SplunkLive Dallas was the perfect mix of up-and-coming Splunk users and veterans showing off some deep technical know-how.
A few highlights from the day:
Rachel Neal, Client Manager for Connectivity Services from DerbySoft kicked off the customer stories for the day. DerbySoft provides electronic distribution, reservation, financial, and marketing services for hotels and travel distributors. She supports 4 globally distributed data centers, with developers and customers all over the globe–needless to say it’s a challenging environment to manage. She was candid, funny and told a great story. (I happened to be at JCPenney to check out their holiday readiness war room the following day and they told me she was their favorite!) A few stories from Rachel:
- Developers used to pick and choose from the error queue. When we got Splunk in, we saw there weren’t 50-some errors, there were more like 10K errors! But one was the same error repeating 732 times a day. Once we resolved that, we were able to improve our baseline and become more intelligent and proactive about addressing issues in our infrastructure
- “Splunk gives us a full-time 24-hour global support employee, alerting on, and in some cases, resolving errors.”
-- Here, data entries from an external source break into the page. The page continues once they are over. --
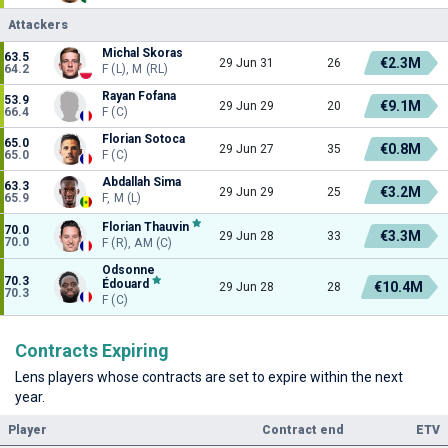
Attackers
Michal Skoras
63.5
€2.3M
29 Jun 31
26
64.2
F (L), M (RL)
Rayan Fofana
53.9
€9.1M
29 Jun 29
20
66.4
F (C)
Florian Sotoca
65.0
€0.8M
29 Jun 27
35
65.0
F (C)
Abdallah Sima
63.3
€3.2M
29 Jun 29
25
65.9
F, M (L)
Florian Thauvin
70.0
€3.3M
29 Jun 28
33
70.0
F (R), AM (C)
Odsonne
70.3
Édouard
€10.4M
29 Jun 28
28
70.3
F (C)
Contracts Expiring
Lens players whose contracts are set to expire within the next
year.
Player
Contract end
ETV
- “We have integration with our customers, so some of our errors are actually customer errors. Splunk triggers alerts that go directly to customers with all of the relevant bug/troubleshooting info.”
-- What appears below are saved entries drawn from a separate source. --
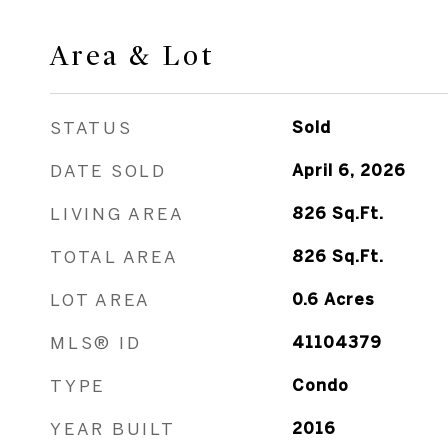
Area & Lot
STATUS
Sold
DATE SOLD
April 6, 2026
LIVING AREA
826
Sq.Ft.
TOTAL AREA
826
Sq.Ft.
LOT AREA
0.6
Acres
MLS® ID
41104379
TYPE
Condo
YEAR BUILT
2016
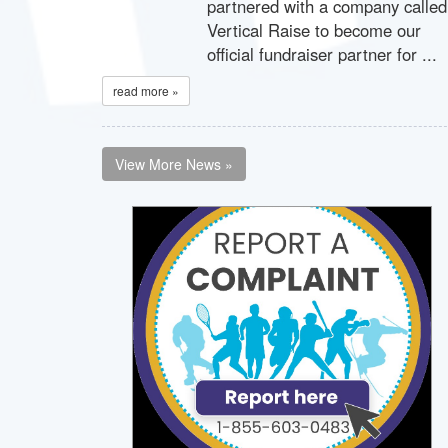
partnered with a company called
Vertical Raise to become our
official fundraiser partner for ...
read more »
View More News »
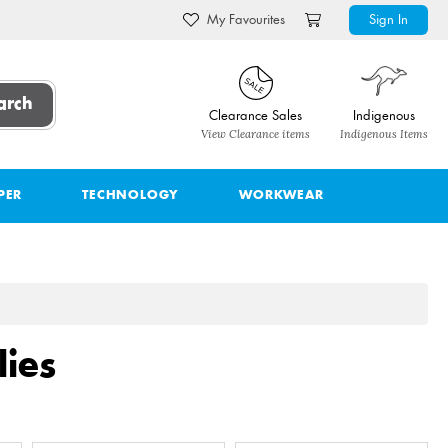
My Favourites
Sign In
arch
Clearance Sales
Indigenous
View Clearance items
Indigenous Items
PER
TECHNOLOGY
WORKWEAR
ies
- Before Splunk problem solving: 17 steps/ 30 minutes; with Splunk: 1 step/ 3 minutes
- “It’s easy to chart things, just try it. Issues pop out–it’s easy to visualize what’s different.”
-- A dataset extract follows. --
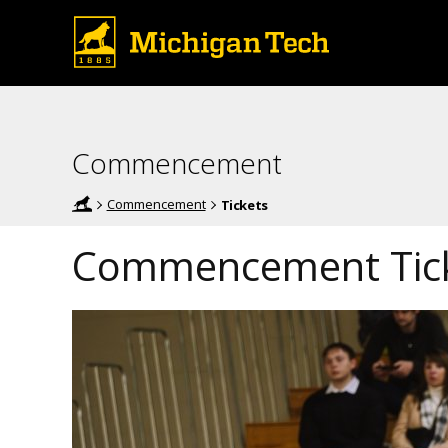
Commencement
Commencement
Tickets
Commencement Tic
- Splunk is part of motivation plans for our employees. Our developers like to track who has the cleanest code/ fewest bugs—they view it as a competition and want to be the best. Splunk visualizes this to spur the competition. And the code is much, much cleaner
- “We’re driving revenue off of our Splunk alerts.”
Moving forward, Rachel and co. are looking to expand the number of data types they’re feeding into Splunk to work towards greater visibility and new opportunities to deliver added value services for their customers.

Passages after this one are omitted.